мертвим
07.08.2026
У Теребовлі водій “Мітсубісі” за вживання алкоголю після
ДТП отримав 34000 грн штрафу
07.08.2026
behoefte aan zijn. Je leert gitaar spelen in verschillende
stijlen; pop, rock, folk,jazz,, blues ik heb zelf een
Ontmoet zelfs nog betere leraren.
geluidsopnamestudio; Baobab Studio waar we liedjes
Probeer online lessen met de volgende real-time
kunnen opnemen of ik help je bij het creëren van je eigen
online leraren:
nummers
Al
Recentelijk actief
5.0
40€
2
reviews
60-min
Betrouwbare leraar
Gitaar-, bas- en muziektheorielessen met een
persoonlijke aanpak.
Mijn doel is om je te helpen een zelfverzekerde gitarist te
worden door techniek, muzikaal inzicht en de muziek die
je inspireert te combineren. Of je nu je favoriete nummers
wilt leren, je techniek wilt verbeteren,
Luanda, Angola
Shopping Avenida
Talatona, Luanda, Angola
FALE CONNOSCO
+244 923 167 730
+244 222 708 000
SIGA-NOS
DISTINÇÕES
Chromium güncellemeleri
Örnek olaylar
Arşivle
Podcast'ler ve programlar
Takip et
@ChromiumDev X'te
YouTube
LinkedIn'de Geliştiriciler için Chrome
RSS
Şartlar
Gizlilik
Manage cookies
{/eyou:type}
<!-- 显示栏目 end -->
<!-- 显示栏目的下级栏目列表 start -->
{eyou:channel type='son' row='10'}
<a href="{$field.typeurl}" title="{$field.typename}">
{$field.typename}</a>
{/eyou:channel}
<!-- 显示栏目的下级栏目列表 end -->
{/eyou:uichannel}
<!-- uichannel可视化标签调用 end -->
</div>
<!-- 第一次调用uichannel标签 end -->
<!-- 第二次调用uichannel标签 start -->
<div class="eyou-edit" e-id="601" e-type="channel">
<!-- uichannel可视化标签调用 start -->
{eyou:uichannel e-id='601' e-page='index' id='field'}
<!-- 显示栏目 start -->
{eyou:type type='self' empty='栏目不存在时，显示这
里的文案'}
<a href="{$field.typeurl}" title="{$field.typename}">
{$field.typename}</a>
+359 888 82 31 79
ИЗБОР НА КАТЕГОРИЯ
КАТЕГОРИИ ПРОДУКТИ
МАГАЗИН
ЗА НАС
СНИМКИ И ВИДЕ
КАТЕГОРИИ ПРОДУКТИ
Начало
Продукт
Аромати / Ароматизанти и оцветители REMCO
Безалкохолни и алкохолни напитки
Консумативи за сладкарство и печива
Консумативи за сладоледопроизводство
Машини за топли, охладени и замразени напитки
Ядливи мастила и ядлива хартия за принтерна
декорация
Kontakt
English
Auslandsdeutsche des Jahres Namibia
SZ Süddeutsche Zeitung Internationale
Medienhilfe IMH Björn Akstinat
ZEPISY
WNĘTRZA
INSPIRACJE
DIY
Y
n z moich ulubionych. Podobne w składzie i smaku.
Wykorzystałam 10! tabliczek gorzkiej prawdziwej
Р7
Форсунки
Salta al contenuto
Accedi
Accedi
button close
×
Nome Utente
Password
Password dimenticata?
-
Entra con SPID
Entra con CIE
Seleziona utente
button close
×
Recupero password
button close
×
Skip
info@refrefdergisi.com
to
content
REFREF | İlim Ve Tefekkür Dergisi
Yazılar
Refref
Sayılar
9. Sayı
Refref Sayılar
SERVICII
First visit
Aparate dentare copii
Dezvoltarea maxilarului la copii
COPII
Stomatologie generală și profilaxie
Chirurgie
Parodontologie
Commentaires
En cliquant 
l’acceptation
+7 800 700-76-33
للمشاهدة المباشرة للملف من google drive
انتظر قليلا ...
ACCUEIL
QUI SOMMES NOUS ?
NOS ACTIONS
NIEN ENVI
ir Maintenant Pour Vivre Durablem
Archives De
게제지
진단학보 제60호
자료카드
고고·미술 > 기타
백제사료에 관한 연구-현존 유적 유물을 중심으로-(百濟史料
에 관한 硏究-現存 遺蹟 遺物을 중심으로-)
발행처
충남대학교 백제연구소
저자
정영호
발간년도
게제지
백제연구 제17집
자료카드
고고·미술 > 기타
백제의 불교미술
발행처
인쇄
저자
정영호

◆ Try it ◆
All of the material is to be copied word for word.

◆ Task solution ◆
мертвим
07.08.2026
У Теребовлі водій “Мітсубісі” за вживання алкоголю після
ДТП отримав 34000 грн штрафу
07.08.2026
behoefte aan zijn. Je leert gitaar spelen in verschillende
stijlen; pop, rock, folk,jazz,, blues ik heb zelf een
Ontmoet zelfs nog betere leraren.
geluidsopnamestudio; Baobab Studio waar we liedjes
Probeer online lessen met de volgende real-time
kunnen opnemen of ik help je bij het creëren van je eigen
online leraren:
nummers
Al
Recentelijk actief
5.0
40€
2
reviews
60-min
Betrouwbare leraar
Gitaar-, bas- en muziektheorielessen met een
persoonlijke aanpak.
Mijn doel is om je te helpen een zelfverzekerde gitarist te
worden door techniek, muzikaal inzicht en de muziek die
je inspireert te combineren. Of je nu je favoriete nummers
wilt leren, je techniek wilt verbeteren,
Luanda, Angola
Shopping Avenida
Talatona, Luanda, Angola
FALE CONNOSCO
+244 923 167 730
+244 222 708 000
SIGA-NOS
DISTINÇÕES
Chromium güncellemeleri
Örnek olaylar
Arşivle
Podcast'ler ve programlar
Takip et
@ChromiumDev X'te
YouTube
LinkedIn'de Geliştiriciler için Chrome
RSS
Şartlar
Gizlilik
Manage cookies
{/eyou:type}
<!-- 显示栏目 end -->
<!-- 显示栏目的下级栏目列表 start -->
{eyou:channel type='son' row='10'}
<a href="{$field.typeurl}" title="{$field.typename}">
{$field.typename}</a>
{/eyou:channel}
<!-- 显示栏目的下级栏目列表 end -->
{/eyou:uichannel}
<!-- uichannel可视化标签调用 end -->
</div>
<!-- 第一次调用uichannel标签 end -->
<!-- 第二次调用uichannel标签 start -->
<div class="eyou-edit" e-id="601" e-type="channel">
<!-- uichannel可视化标签调用 start -->
{eyou:uichannel e-id='601' e-page='index' id='field'}
<!-- 显示栏目 start -->
{eyou:type type='self' empty='栏目不存在时，显示这
里的文案'}
<a href="{$field.typeurl}" title="{$field.typename}">
{$field.typename}</a>
+359 888 82 31 79
ИЗБОР НА КАТЕГОРИЯ
КАТЕГОРИИ ПРОДУКТИ
МАГАЗИН
ЗА НАС
СНИМКИ И ВИДЕ
КАТЕГОРИИ ПРОДУКТИ
Начало
Продукт
Аромати / Ароматизанти и оцветители REMCO
Безалкохолни и алкохолни напитки
Консумативи за сладкарство и печива
Консумативи за сладоледопроизводство
Машини за топли, охладени и замразени напитки
Ядливи мастила и ядлива хартия за принтерна
декорация
Kontakt
English
Auslandsdeutsche des Jahres Namibia
SZ Süddeutsche Zeitung Internationale
Medienhilfe IMH Björn Akstinat
ZEPISY
WNĘTRZA
INSPIRACJE
DIY
Y
n z moich ulubionych. Podobne w składzie i smaku.
Wykorzystałam 10! tabliczek gorzkiej prawdziwej
Р7
Форсунки
Salta al contenuto
Accedi
Accedi
button close
×
Nome Utente
Password
Password dimenticata?
-
Entra con SPID
Entra con CIE
Seleziona utente
button close
×
Recupero password
button close
×
Skip
info@refrefdergisi.com
to
content
REFREF | İlim Ve Tefekkür Dergisi
Yazılar
Refref
Sayılar
9. Sayı
Refref Sayılar
SERVICII
First visit
Aparate dentare copii
Dezvoltarea maxilarului la copii
COPII
Stomatologie generală și profilaxie
Chirurgie
Parodontologie
Commentaires
En cliquant 
l’acceptation
+7 800 700-76-33
للمشاهدة المباشرة للملف من google drive
انتظر قليلا ...
ACCUEIL
QUI SOMMES NOUS ?
NOS ACTIONS
NIEN ENVI
ir Maintenant Pour Vivre Durablem
Archives De
게제지
진단학보 제60호
자료카드
고고·미술 > 기타
백제사료에 관한 연구-현존 유적 유물을 중심으로-(百濟史料
에 관한 硏究-現存 遺蹟 遺物을 중심으로-)
발행처
충남대학교 백제연구소
저자
정영호
발간년도
게제지
백제연구 제17집
자료카드
고고·미술 > 기타
백제의 불교미술
발행처
인쇄
저자
정영호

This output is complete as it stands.